━━━━━ Data in this exercise ━━━━━
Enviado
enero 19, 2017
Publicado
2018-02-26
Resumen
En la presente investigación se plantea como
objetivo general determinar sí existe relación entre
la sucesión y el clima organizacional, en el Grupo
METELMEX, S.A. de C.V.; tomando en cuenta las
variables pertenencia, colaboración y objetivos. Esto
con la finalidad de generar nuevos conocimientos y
━━━━━
Whatever the entries above contain, reproduce all of them exactly.

Enviado
enero 19, 2017
Publicado
2018-02-26
Resumen
En la presente investigación se plantea como
objetivo general determinar sí existe relación entre
la sucesión y el clima organizacional, en el Grupo
METELMEX, S.A. de C.V.; tomando en cuenta las
variables pertenencia, colaboración y objetivos. Esto
con la finalidad de generar nuevos conocimientos y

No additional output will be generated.